DjiNN and Tonic: DNN as a service and its implications for future warehouse scale computers 深度神经网络与Tonic:深度神经网络作为一种服务及其对未来仓库规模计算机的影响

2015 ACM/IEEE 42nd Annual International Symposium on Computer Architecture (ISCA)

Pub Date : 2015-06-13 DOI: 10.1145/2749469.2749472

Johann Hauswald, Yiping Kang, M. Laurenzano, Quan Chen, Cheng Li, T. Mudge, R. Dreslinski, Jason Mars, Lingjia Tang

As applications such as Apple Siri, Google Now, Microsoft Cortana, and Amazon Echo continue to gain traction, webservice companies are adopting large deep neural networks (DNN) for machine learning challenges such as image processing, speech recognition, natural language processing, among others. A number of open questions arise as to the design of a server platform specialized for DNN and how modern warehouse scale computers (WSCs) should be outfitted to provide DNN as a service for these applications.
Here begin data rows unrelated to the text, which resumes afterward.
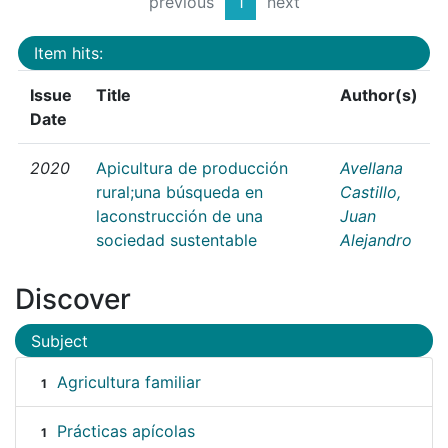
previous
1
next
Item hits:
Issue
Title
Author(s)
Date
2020
Apicultura de producción
Avellana
rural;una búsqueda en
Castillo,
laconstrucción de una
Juan
sociedad sustentable
Alejandro
Discover
Subject
Agricultura familiar
1
Prácticas apícolas
1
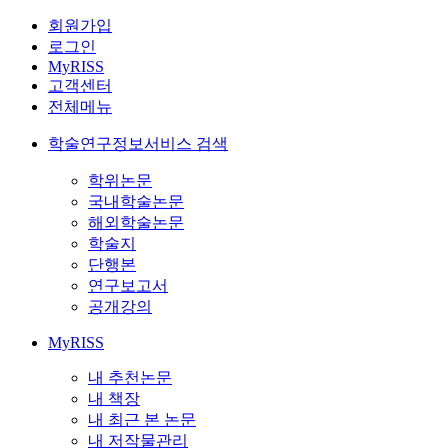
회원가입
로그인
MyRISS
고객센터
전체메뉴
학술연구정보서비스 검색
학위논문
국내학술논문
해외학술논문
학술지
단행본
연구보고서
공개강의
MyRISS
내 추천논문
내 책장
내 최근 본 논문
내 저작물관리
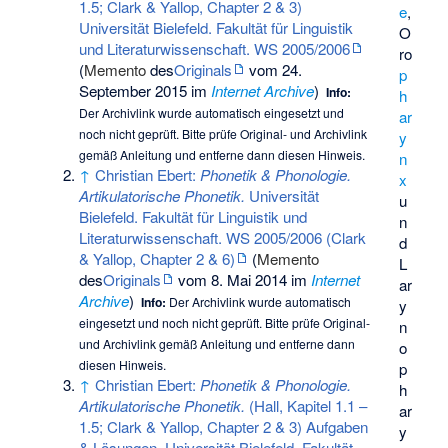
1.5; Clark & Yallop, Chapter 2 & 3)
e
,
Universität Bielefeld. Fakultät für Linguistik
O
und Literaturwissenschaft. WS 2005/2006
ro
(
Memento
des
Originals
vom 24.
p
September 2015 im
Internet Archive
)
Info:
h
Der Archivlink wurde automatisch eingesetzt und
ar
noch nicht geprüft. Bitte prüfe Original- und Archivlink
y
gemäß
Anleitung
und entferne dann diesen Hinweis.
n
↑
Christian Ebert:
Phonetik & Phonologie.
x
Artikulatorische Phonetik.
Universität
u
Bielefeld. Fakultät für Linguistik und
n
Literaturwissenschaft. WS 2005/2006 (Clark
d
& Yallop, Chapter 2 & 6)
(
Memento
L
des
Originals
vom 8. Mai 2014 im
Internet
ar
Archive
)
Info:
Der Archivlink wurde automatisch
y
eingesetzt und noch nicht geprüft. Bitte prüfe Original-
n
und Archivlink gemäß
Anleitung
und entferne dann
o
diesen Hinweis.
p
↑
Christian Ebert:
Phonetik & Phonologie.
h
Artikulatorische Phonetik.
(Hall, Kapitel 1.1 –
ar
1.5; Clark & Yallop, Chapter 2 & 3) Aufgaben
y
& Lösungen, Universität Bielefeld. Fakultät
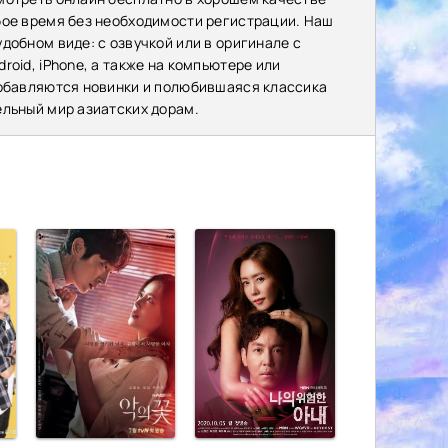
бое время без необходимости регистрации. Наш
добном виде: с озвучкой или в оригинале с
oid, iPhone, а также на компьютере или
добавляются новинки и полюбившаяся классика
ельный мир азиатских дорам.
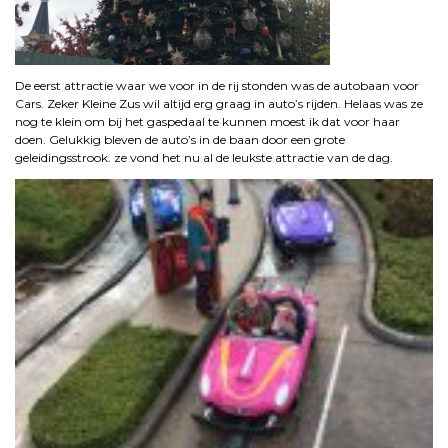
De eerst attractie waar we voor in de rij stonden was de autobaan voor
Cars. Zeker Kleine Zus wil altijd erg graag in auto’s rijden. Helaas was ze
nog te klein om bij het gaspedaal te kunnen moest ik dat voor haar
doen. Gelukkig bleven de auto’s in de baan door een grote
geleidingsstrook. ze vond het nu al de leukste attractie van de dag.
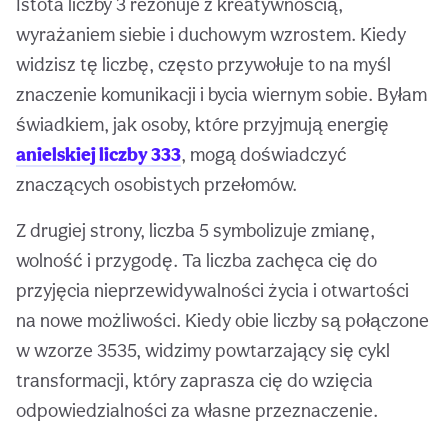
Istota liczby 3 rezonuje z kreatywnością,
wyrażaniem siebie i duchowym wzrostem. Kiedy
widzisz tę liczbę, często przywołuje to na myśl
znaczenie komunikacji i bycia wiernym sobie. Byłam
świadkiem, jak osoby, które przyjmują energię
anielskiej liczby 333
, mogą doświadczyć
znaczących osobistych przełomów.
Z drugiej strony, liczba 5 symbolizuje zmianę,
wolność i przygodę. Ta liczba zachęca cię do
przyjęcia nieprzewidywalności życia i otwartości
na nowe możliwości. Kiedy obie liczby są połączone
w wzorze 3535, widzimy powtarzający się cykl
transformacji, który zaprasza cię do wzięcia
odpowiedzialności za własne przeznaczenie.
In this paper, we present DjiNN, an open infrastructure for DNN as a service in WSCs, and Tonic Suite, a suite of 7 end-to-end applications that span image, speech, and language processing. We use DjiNN to design a high throughput DNN system based on massive GPU server designs and provide insights as to the varying characteristics across applications. After studying the throughput, bandwidth, and power properties of DjiNN and Tonic Suite, we investigate several design points for future WSC architectures. We investigate the total cost of ownership implications of having a WSC with a disaggregated GPU pool versus a WSC composed of homogeneous integrated GPU servers. We improve DNN throughput by over 120× for all but one application (40× for Facial Recognition) on an NVIDIA K40 GPU. On a GPU server composed of 8 NVIDIA K40s, we achieve near-linear scaling (around 1000× throughput improvement) for 3 of the 7 applications. Through our analysis, we also find that GPU-enabled WSCs improve total cost of ownership over CPU-only designs by 4-20×, depending on the composition of the workload.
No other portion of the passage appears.